According to the company, another impact will be the potential loss of about 18,000 jobs required for the construction activities of Train 7. Speaking at the on-going 2017 Nigeria Oil and Gas Strategic Conference and International Exhibition in Abuja titled: “Nigeria’s Gas Sector – The Catalyst for Economic and Industrial Growth,” the Managing Director of NLNG, Tony Attah, said the Federal Government should focus on how to grow the Nigeria oil and gas sector.
Attah emphasised the need to focus on NLNG model and get moving on the Natural Gas Policy, implement fiscal reforms in joint ventures, production sharing contracts and service contracts as well as embed adequate institutional reforms while ensuring that the Petroleum Industry Bill (PIB) is passed into law without delay.
He disclosed that the country will diversify the gas supply options within Nigeria, to ensure security of supply; extend gas penetration in the domestic market in order to facilitate the growth of the electric power, agricultural, and industrial sectors; gain a presence for Nigerian gas in international markets; and operate a gas industry with a clear division of roles between private and public sectors
Also, the Group Managing Director Nigeria National Petroleum Corporation (NNPC), Dr. Maikanti Kacalla Baru, said about $51 billion investment opportunities exist today in the midstream and downstream gas sector to achieve the growth phase in the Industry in Nigeria.
Baru posited that about $35.4 billion investment will be required in the gas exploration and production activities, power plants projects, fertilizer plants, virtual pipelines and flare gas commercialization initiatives.
The GMD added that $16 billion investment will also be needed in the Free Trade Zones (FTZ) infrastructure development and concessioning, port infrastructure, central gas processing facilities, gas transmission, LPG plants, real estate development, pipe milling and local fabrication yards among others.
Speaking further, Attah said that hopes for economic and industrial growth will be dashed if inhibitors such as the removal of legislative frameworks like the NLNG fiscal incentives, Guarantees and Assurances Act, are permitted in the Nigerian gas industry
“Yet, experts maintain that there is the strong likelihood of increased gas demand in future and that is where the silver lining is. However, if we continue with the self-inflicted barriers in our gas industry, we might miss the opportunity to make this country a major player in the global energy mix,” he said.
“The industry has benefited the economy, diversifying the revenue and export base as well as channelling FDI into the country, creating jobs and contributing significantly to the local manufacturing capacity in the country, but all that would be laid waste if we continue shift policies and renege on international agreements that put some framework into the business and generated investor confidence.
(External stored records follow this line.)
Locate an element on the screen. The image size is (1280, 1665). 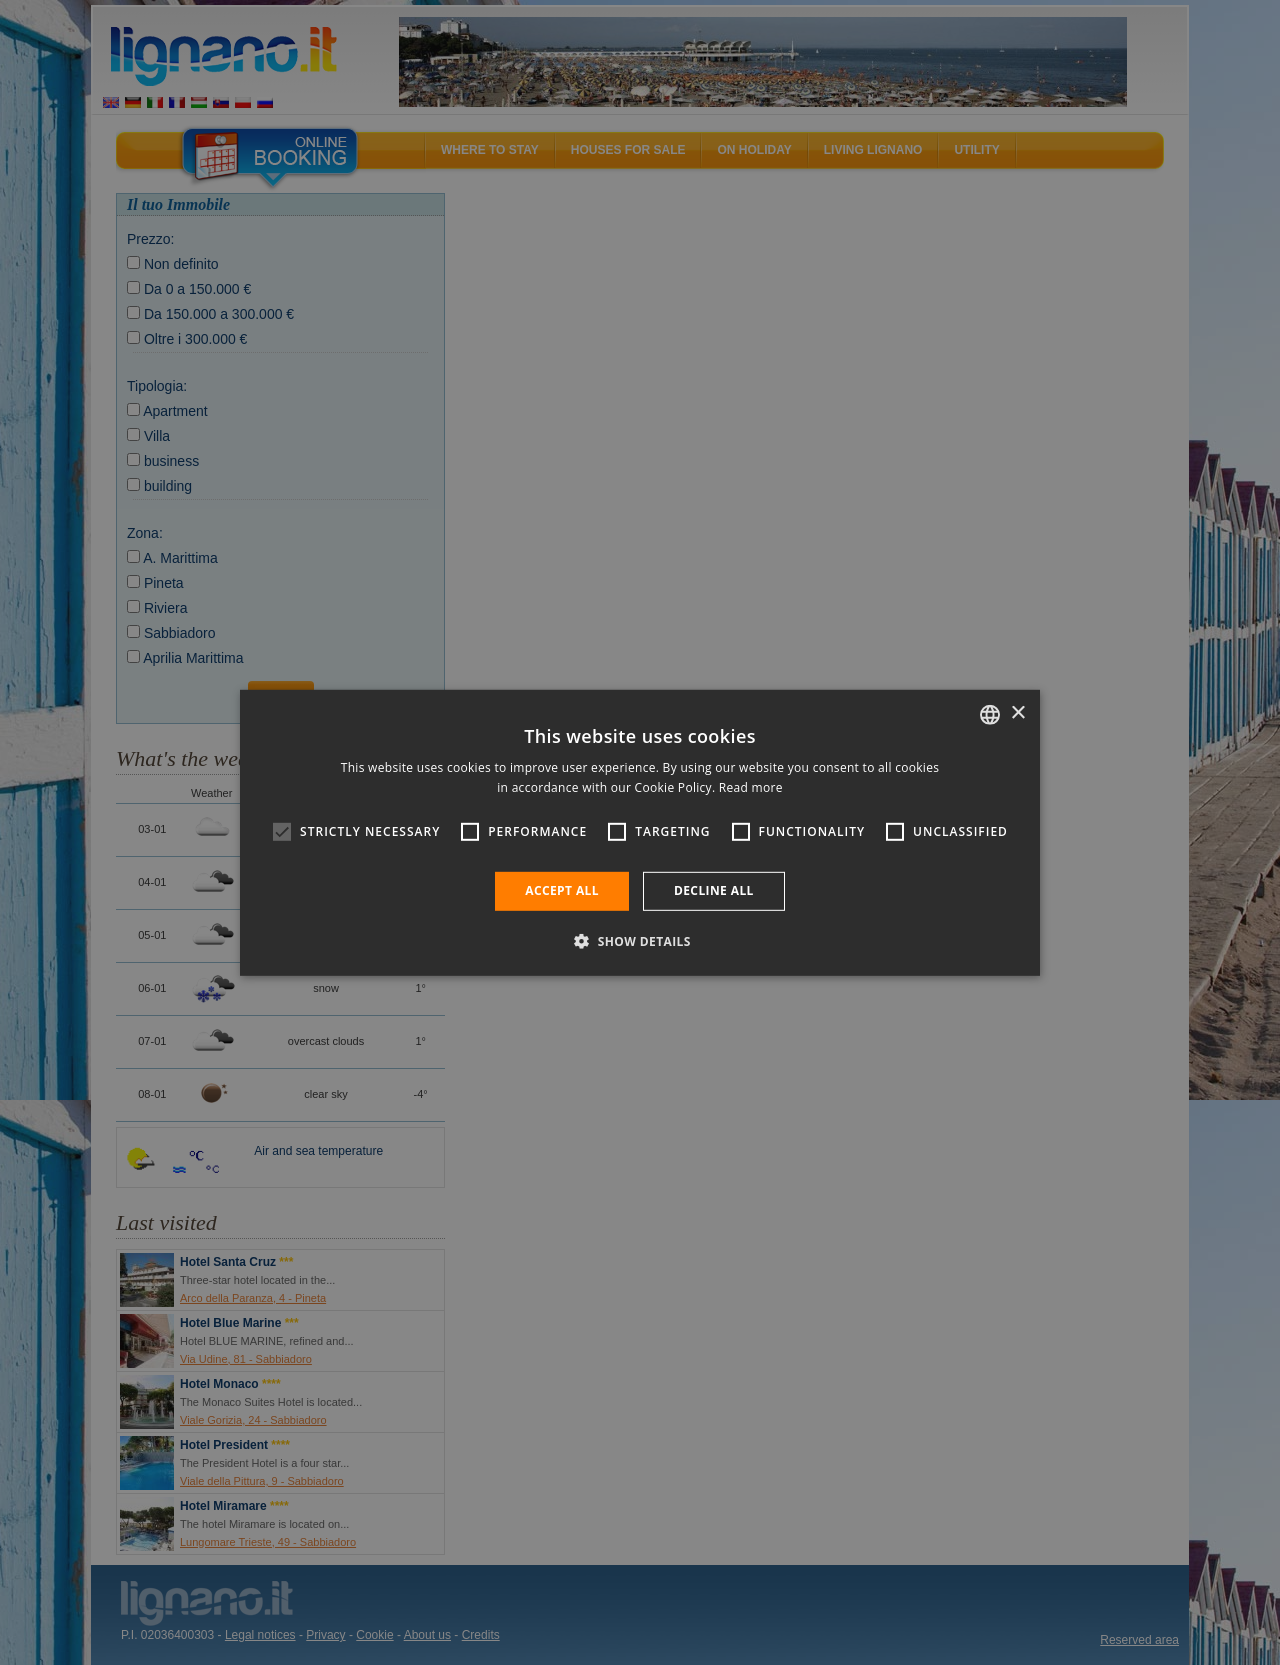
Decline all [button] is located at coordinates (714, 890).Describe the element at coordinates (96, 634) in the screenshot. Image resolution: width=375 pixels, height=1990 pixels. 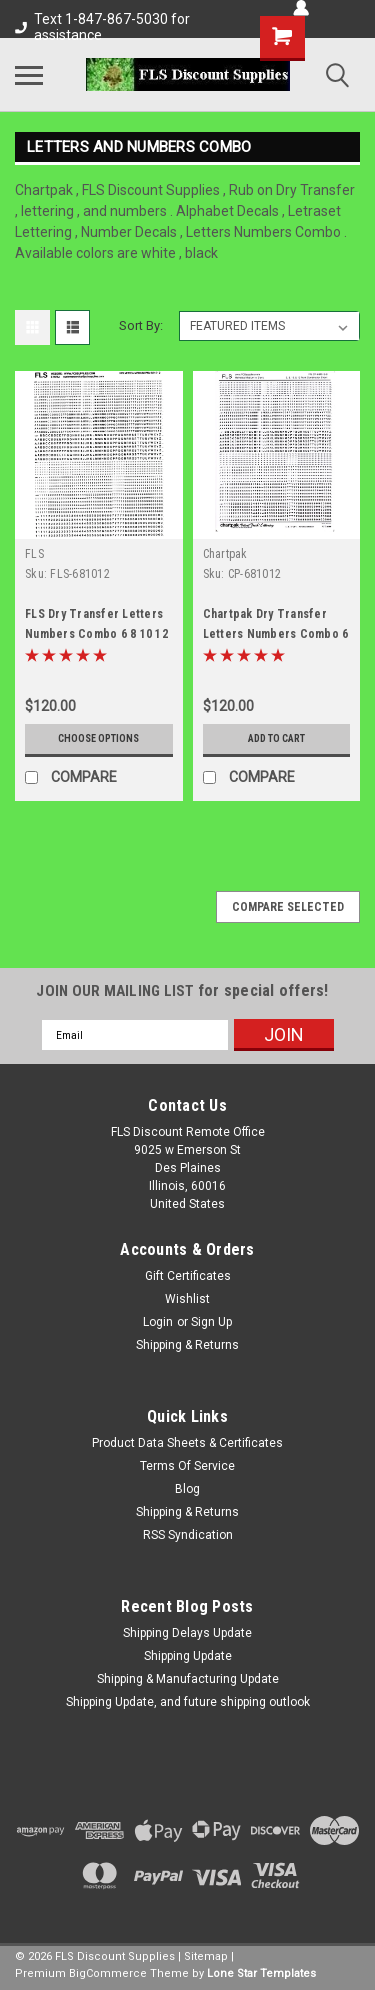
I see `FLS Dry Transfer Letters Numbers Combo 6 8 10 12 point` at that location.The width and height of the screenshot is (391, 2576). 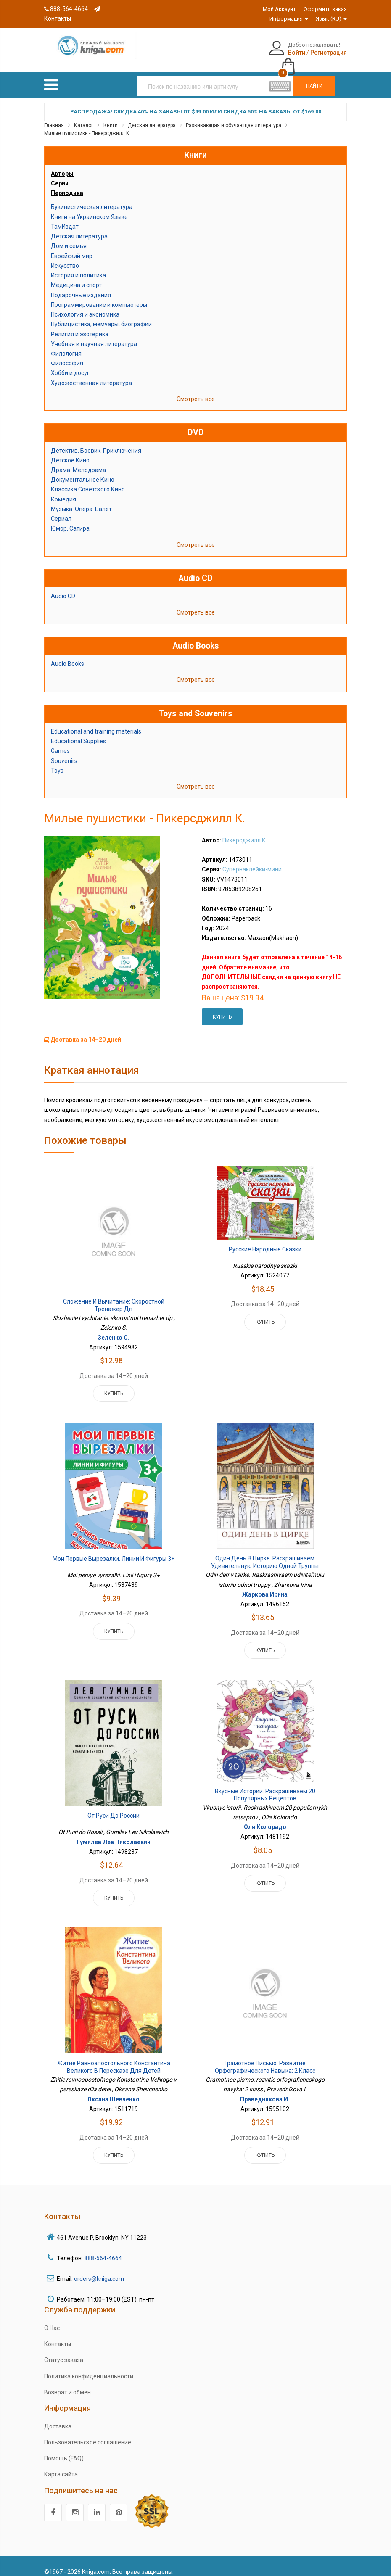 What do you see at coordinates (67, 655) in the screenshot?
I see `Audio Books` at bounding box center [67, 655].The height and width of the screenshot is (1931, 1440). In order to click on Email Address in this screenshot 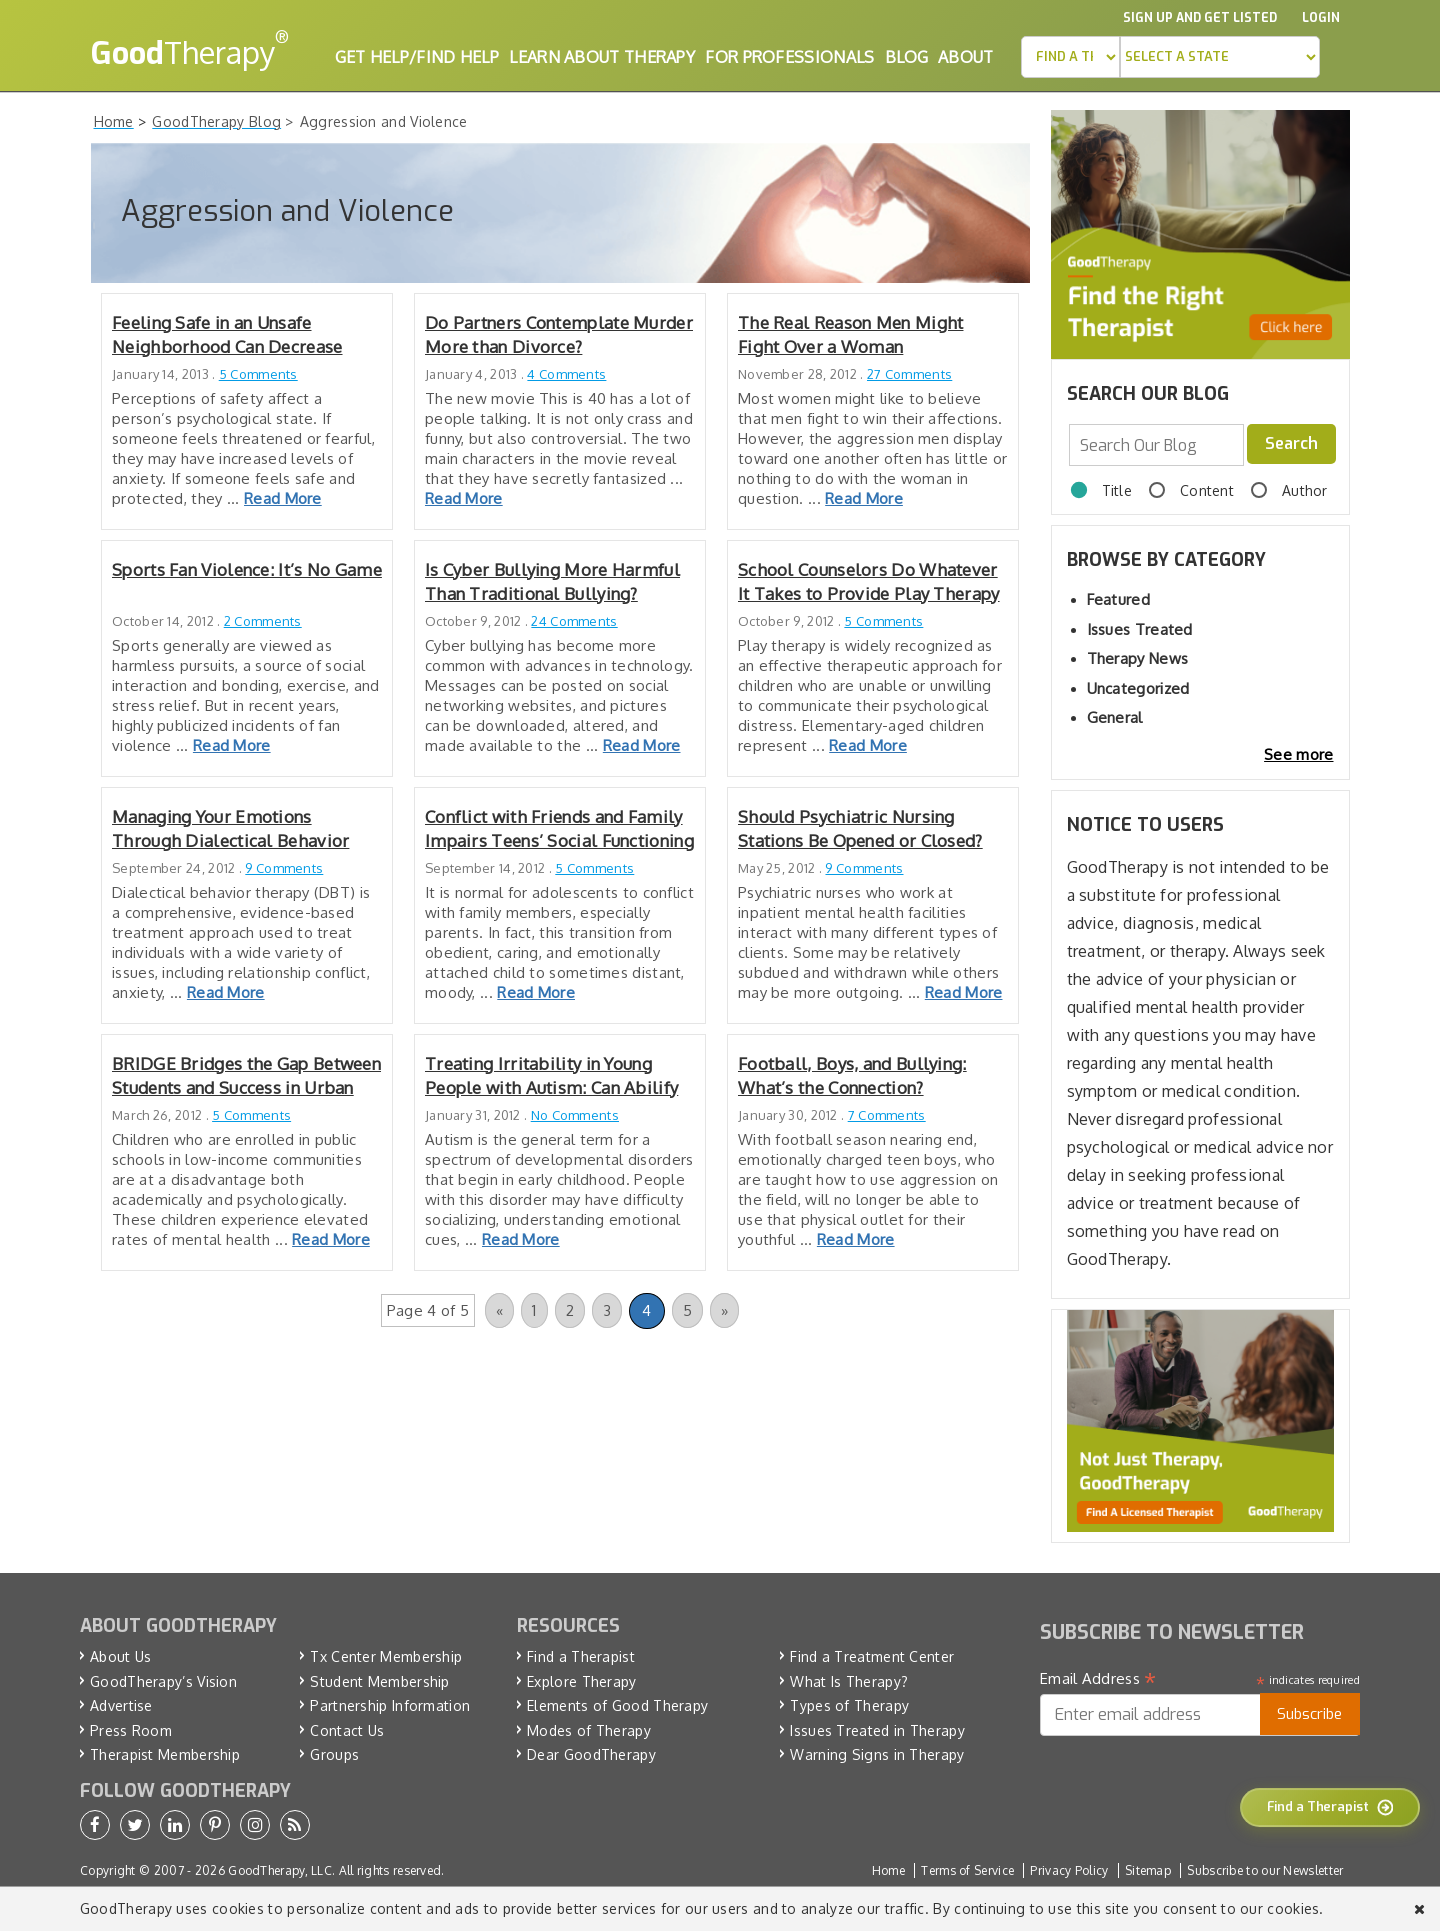, I will do `click(1098, 1679)`.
We need to be creative with incentives that will attract investments and preserve the sanctity of contracts and agreements for all of this to come together in our national interest.
“Take Nigeria LNG for instance. Only recently, the House of Representatives began moves to amend the NLNG Fiscal Incentives, Guarantees and Assurances Act, a key enabler responsible for the success of the company. NLNG is a successful Nigerian company, with an asset base of $11 billion as well as the fourth largest LNG plant in the world. It has generated $90 billion in revenues as at 2015, paid $5.7 billion in taxes as well as committed more than $200 million to corporate social responsibility projects especially in the areas of capacity building and infrastructure development. All these were achieved with a management staff entirely made up of Nigerians, with 95 per cent of the total workforce made up of Nigerians.